▶ [Data in this exercise]
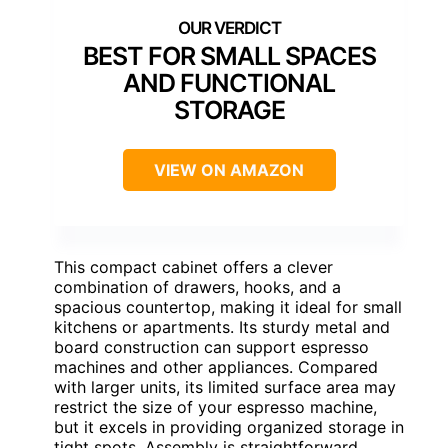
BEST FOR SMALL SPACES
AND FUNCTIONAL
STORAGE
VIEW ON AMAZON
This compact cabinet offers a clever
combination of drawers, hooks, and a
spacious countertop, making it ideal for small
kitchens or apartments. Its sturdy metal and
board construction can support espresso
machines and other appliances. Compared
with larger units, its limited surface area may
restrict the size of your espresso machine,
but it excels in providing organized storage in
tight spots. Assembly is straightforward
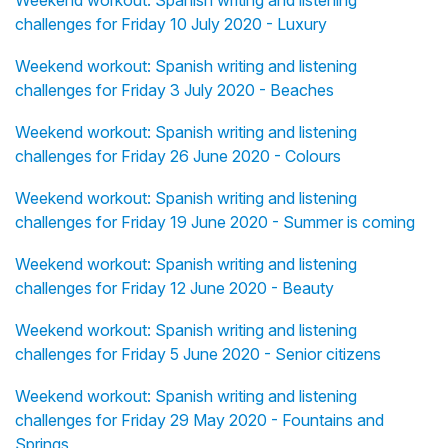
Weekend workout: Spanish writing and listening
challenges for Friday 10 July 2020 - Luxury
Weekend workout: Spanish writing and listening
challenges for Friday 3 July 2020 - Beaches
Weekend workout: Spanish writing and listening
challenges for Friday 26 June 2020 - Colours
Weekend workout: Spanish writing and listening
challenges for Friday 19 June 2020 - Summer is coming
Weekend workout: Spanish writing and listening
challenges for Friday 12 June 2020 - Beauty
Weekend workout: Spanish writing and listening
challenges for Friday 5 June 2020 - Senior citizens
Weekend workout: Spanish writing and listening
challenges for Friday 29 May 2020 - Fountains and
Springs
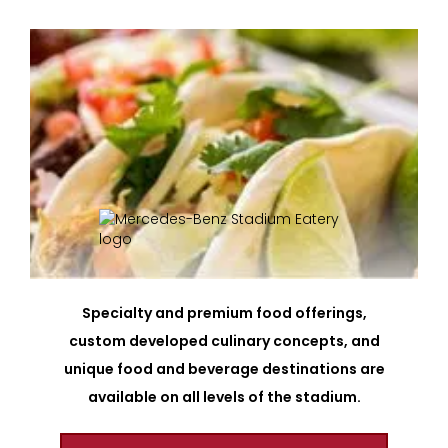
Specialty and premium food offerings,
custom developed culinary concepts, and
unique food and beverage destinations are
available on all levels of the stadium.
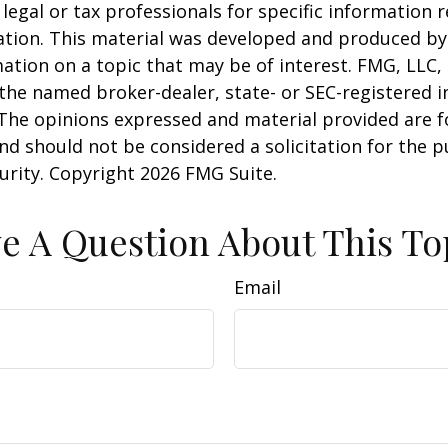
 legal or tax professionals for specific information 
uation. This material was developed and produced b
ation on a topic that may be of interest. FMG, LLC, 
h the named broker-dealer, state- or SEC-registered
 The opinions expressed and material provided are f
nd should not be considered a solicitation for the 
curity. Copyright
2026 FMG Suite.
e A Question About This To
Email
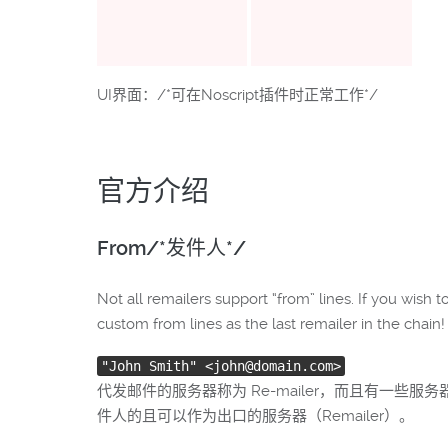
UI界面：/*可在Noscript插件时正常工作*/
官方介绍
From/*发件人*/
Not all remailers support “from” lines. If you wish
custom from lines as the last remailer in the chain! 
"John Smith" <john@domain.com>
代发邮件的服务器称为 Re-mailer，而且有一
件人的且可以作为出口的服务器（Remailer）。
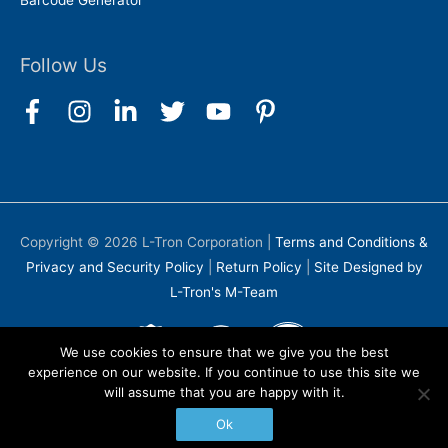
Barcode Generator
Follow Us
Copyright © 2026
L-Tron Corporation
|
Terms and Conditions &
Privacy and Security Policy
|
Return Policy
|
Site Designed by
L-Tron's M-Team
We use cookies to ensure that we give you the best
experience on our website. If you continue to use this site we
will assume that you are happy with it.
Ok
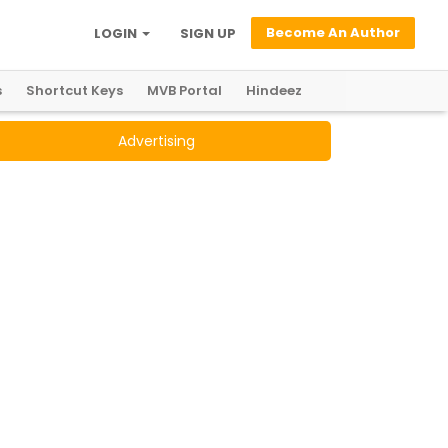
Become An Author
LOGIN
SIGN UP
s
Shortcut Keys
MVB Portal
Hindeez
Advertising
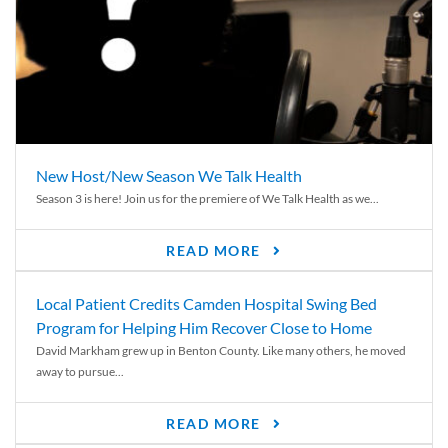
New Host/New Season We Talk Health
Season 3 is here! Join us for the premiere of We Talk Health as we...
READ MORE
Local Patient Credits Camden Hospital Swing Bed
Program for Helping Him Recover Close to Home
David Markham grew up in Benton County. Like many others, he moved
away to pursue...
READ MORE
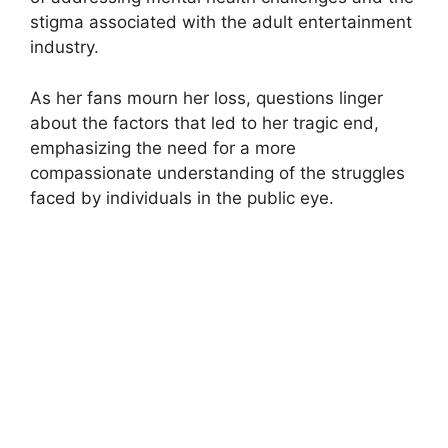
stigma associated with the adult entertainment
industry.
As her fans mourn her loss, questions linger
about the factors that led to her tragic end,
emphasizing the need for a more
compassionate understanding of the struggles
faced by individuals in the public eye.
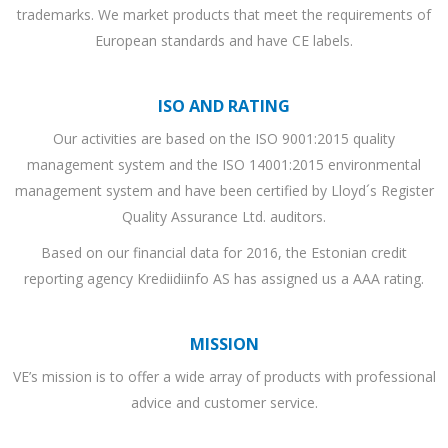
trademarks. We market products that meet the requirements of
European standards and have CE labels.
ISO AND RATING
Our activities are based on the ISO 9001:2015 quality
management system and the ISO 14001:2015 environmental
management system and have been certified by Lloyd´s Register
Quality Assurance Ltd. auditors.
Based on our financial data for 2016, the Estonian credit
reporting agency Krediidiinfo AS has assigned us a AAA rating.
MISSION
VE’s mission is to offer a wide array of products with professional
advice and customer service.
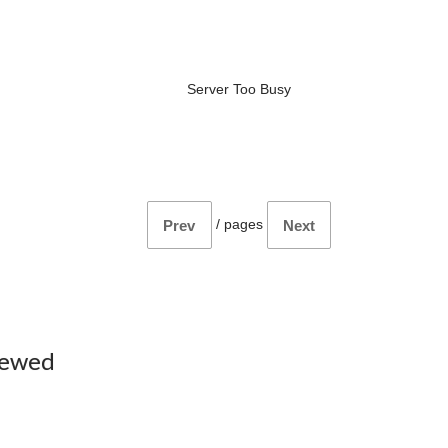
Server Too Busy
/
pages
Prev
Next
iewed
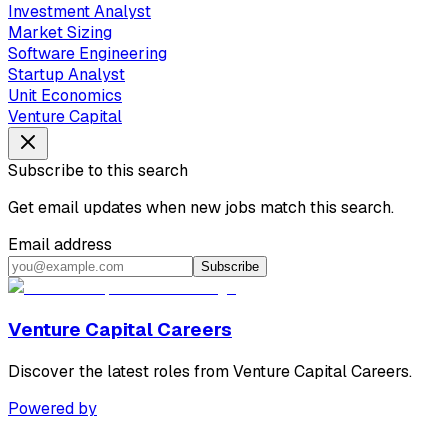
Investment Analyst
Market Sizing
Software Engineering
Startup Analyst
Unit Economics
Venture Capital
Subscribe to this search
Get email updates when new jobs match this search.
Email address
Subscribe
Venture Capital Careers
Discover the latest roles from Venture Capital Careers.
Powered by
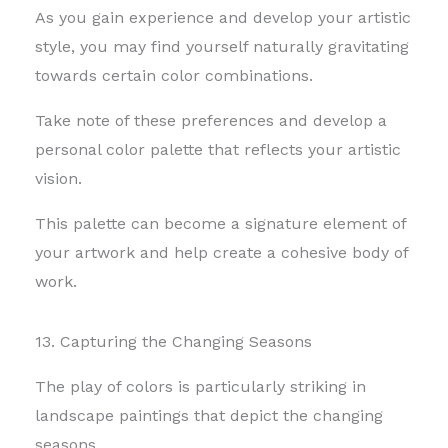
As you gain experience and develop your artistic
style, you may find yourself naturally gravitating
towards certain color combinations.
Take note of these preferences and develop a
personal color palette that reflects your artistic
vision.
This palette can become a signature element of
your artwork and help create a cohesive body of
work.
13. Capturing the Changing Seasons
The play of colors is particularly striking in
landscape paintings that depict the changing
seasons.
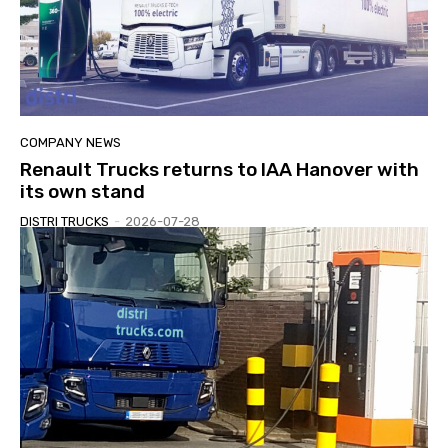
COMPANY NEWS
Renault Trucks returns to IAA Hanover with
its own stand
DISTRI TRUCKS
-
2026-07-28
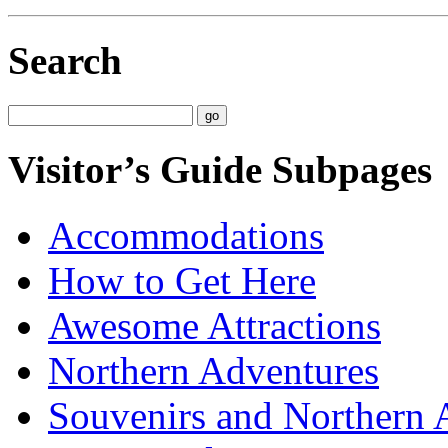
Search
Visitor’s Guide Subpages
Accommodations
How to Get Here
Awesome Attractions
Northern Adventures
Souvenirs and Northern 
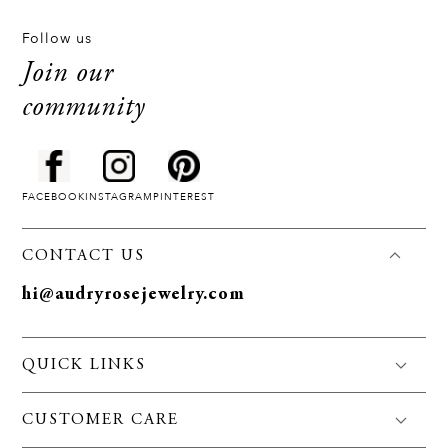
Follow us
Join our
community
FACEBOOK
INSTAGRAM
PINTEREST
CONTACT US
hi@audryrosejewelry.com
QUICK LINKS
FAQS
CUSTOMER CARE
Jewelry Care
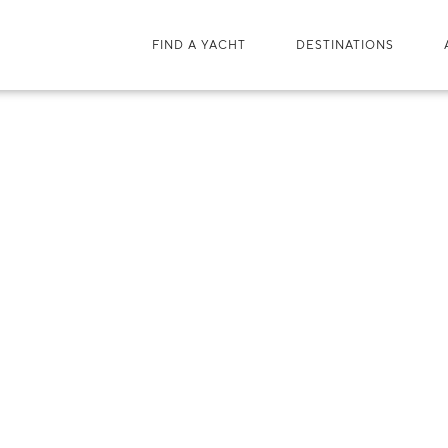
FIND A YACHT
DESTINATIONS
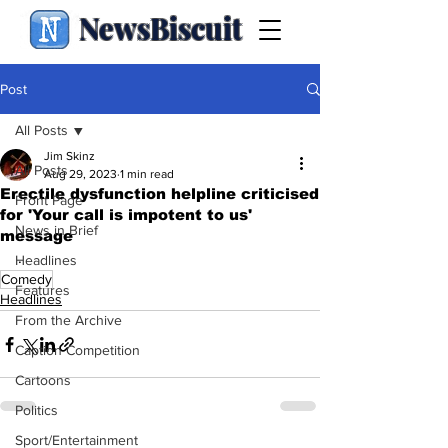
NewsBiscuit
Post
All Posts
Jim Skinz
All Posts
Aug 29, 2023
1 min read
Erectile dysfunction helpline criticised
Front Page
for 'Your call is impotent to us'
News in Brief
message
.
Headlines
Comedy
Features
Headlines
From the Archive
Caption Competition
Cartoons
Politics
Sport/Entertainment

▶ [How to complete this task] What lines in the entries contain "experience"? Report each one by copying it.

▶ [Solution to the problem]
experience on our website. If you continue to use this site we
As you gain experience and develop your artistic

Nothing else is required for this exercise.